**Work instruction**. Indicate, with the number alone, how many lines in the listing below hold the string "Italia".

**Supplied entries**.
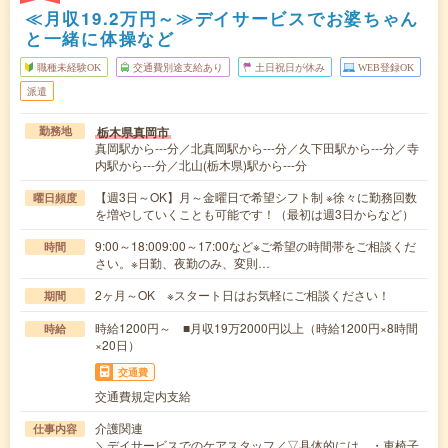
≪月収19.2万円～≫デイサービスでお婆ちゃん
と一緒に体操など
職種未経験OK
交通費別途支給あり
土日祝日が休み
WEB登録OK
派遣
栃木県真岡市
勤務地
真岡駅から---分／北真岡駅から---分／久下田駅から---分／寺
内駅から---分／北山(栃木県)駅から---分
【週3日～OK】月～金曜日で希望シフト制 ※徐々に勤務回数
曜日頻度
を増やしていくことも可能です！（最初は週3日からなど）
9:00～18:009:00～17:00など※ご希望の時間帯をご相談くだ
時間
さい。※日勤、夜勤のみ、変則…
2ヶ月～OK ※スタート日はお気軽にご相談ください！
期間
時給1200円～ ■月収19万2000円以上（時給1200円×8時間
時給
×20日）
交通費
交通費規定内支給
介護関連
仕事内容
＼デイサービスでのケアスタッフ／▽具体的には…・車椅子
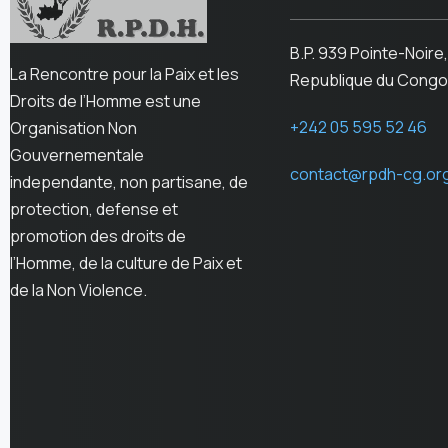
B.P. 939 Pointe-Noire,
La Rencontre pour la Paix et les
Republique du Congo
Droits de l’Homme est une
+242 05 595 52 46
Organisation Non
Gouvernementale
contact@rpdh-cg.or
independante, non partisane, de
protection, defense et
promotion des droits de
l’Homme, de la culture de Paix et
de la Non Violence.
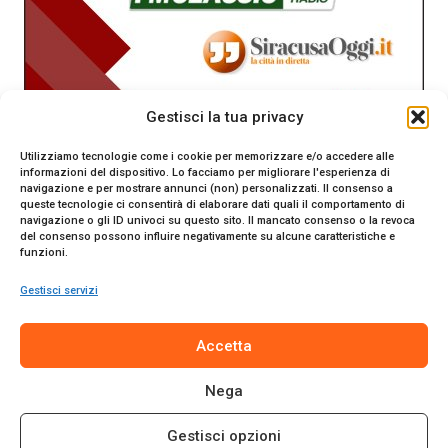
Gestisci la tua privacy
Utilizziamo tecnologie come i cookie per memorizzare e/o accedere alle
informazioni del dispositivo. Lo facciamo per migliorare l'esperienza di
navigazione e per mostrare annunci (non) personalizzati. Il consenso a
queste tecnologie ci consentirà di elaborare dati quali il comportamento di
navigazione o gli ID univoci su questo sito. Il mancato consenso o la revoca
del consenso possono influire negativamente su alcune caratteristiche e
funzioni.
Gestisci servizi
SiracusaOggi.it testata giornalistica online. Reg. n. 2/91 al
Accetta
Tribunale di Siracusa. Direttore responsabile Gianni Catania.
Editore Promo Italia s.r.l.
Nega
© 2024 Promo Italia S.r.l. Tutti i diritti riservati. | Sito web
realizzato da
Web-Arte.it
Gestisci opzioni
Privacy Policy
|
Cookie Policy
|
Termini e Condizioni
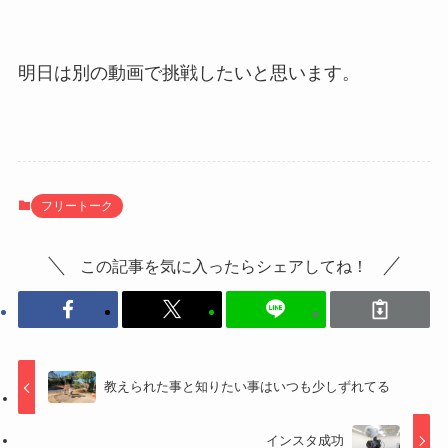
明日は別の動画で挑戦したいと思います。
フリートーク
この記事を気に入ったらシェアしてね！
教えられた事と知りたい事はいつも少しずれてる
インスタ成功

* * *

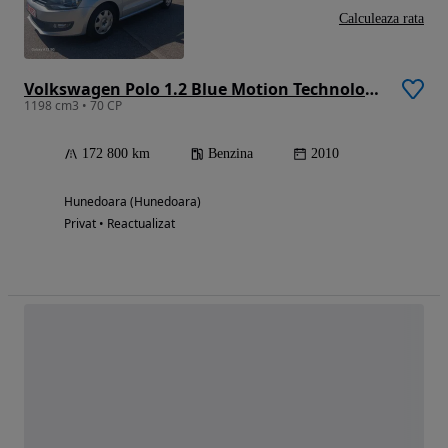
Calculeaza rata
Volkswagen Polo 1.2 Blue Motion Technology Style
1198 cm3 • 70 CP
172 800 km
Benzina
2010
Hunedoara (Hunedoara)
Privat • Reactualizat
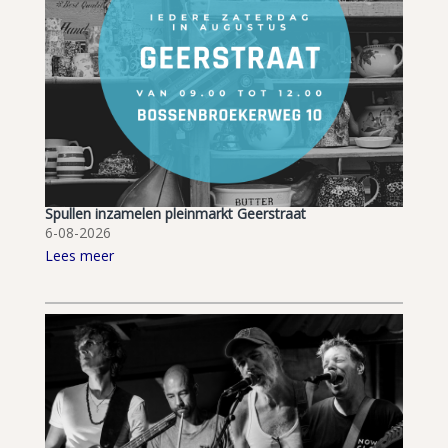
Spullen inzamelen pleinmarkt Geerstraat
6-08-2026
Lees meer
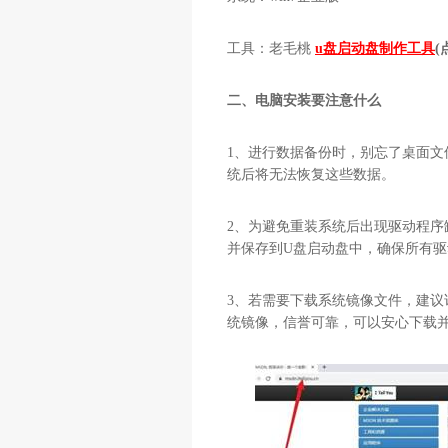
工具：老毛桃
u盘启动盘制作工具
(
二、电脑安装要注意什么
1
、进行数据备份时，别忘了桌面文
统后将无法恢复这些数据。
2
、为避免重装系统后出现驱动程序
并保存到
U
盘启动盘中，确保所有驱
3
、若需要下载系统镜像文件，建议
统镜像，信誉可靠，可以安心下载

**Result of this exercise**. 2